▸ **ASSIGNMENT**: Give the number of lines in the records below that include the word "rectangle", and add nothing to it.

Stored data entries
--------------------------------------------------

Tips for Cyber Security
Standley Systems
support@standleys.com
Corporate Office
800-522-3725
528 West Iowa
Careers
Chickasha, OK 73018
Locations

--------------------------------------------------

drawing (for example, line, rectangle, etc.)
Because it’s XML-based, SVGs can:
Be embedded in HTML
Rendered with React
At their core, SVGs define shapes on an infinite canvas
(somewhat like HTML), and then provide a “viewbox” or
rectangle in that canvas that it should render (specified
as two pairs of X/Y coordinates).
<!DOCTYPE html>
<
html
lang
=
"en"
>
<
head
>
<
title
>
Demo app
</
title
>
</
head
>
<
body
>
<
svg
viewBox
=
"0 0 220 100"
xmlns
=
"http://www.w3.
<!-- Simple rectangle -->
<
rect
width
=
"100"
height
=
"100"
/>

--------------------------------------------------

▸ **RESPONSE**: 3